Estate agents are beginning to report increased numbers of first-time buyers showing interest in property, with London-based Cluttons last week claiming healthier levels of enquiries and viewings were leading to offers being made and accepted within a month of a property being marketed, as buyers begin to vie for fewer and more competitively priced properties.
Many parents may regard it worthwhile lending or giving money to their children to use as a deposit so they can buy a decent home while prices are low. In fact, despite average house price falls of 16.6% over the past 12 months, the unwillingness of most banks and building societies to lend much more than 75% of a property's value means almost eight out of 10 first-time buyers in London are being forced to ask their parents to step in with financial help.
But Paul Marsh, president of the Law Society, warned such a move could be "fraught with difficulties". "People don't think through the consequences or take appropriate advice," he said. "There's a very big difference between giving or lending to your daughter if she is getting married or starting up a home with a partner.

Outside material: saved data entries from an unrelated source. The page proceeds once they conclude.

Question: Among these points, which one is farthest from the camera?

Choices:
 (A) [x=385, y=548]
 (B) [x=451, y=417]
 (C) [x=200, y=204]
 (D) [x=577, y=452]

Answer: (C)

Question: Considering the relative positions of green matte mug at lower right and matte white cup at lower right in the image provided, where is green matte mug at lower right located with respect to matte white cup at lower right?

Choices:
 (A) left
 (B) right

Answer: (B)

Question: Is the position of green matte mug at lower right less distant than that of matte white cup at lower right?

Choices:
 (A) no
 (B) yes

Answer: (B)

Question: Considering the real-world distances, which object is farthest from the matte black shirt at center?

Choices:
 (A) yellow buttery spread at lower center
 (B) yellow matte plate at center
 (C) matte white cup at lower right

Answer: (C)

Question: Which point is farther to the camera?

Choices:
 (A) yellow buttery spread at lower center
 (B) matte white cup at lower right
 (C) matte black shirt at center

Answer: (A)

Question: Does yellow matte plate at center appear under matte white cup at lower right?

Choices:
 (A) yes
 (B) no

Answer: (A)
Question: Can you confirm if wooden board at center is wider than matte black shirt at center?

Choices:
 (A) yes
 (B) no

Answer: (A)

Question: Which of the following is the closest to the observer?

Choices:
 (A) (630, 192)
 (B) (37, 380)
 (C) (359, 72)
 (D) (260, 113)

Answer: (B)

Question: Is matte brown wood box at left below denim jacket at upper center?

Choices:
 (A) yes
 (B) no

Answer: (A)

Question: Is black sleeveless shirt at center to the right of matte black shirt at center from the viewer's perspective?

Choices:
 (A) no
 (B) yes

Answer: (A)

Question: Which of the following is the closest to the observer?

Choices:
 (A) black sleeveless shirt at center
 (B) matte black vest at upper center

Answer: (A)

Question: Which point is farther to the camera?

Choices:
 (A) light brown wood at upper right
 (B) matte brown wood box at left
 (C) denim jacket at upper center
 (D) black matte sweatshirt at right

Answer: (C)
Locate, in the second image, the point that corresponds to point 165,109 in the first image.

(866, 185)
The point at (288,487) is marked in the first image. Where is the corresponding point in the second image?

But you need to be cautious in both instances."
There are three ways for parents to help out their children: through an outright gift, as an interest-free loan, or as an investment, but the first and last have tax implications.
In the case of an outright gift, if the parent dies within seven years of handing over the money the child may have to pay inheritance tax. Likewise, the parent may have to pay capital gains tax if the money is lent with interest and the value of the property increases.
If a parent is lending rather than giving money, Marsh said it was vital to get that established in a formal legal document to prevent confusion and distress if circumstances changed. Problems could arise if a parent died and the surviving spouse needed the money back to live on or to pass to other children to meet the terms of the dead parent's will, or the marriage or relationship of the child broke down.
Marsh cited the sad example of one former client who lent his son £150,000 to buy a home with his new wife, who he had only been dating for a few months before their marriage. The son was killed just five weeks after getting married and had not yet drawn up a will. The money automatically passed on to his spouse, despite the fact the parents and son had intended it as a loan.
"The document doesn't have to be complicated. It can be a very clear and simple statement of effect, so long as it is signed by all the parties," said Marsh.
The document needs to contain details about the basis on which the loan has been made, what will happen to the money if one of the parties dies, or the child and spouse or partner split up, or if the parent needs the money back.
The situation is simpler if a parent is lending to a single child. "However, it still needs to be documented because circumstances can change, people can fall out," said Marsh.
Likewise, people who are marrying should do the same if they are entering the relationship with disproportionate amounts of money. Marsh said he has often seen rows over who owns what proportion of a property when one partner has been paying the mortgage and the other all the household bills. These cases can be sorted out in court, he said, "but the result will depend on the facts or the credibility of the witnesses".
He added: "It is much cheaper and less traumatic to sort it out at the outset with a legally valid document, rather than waiting and ending up in court."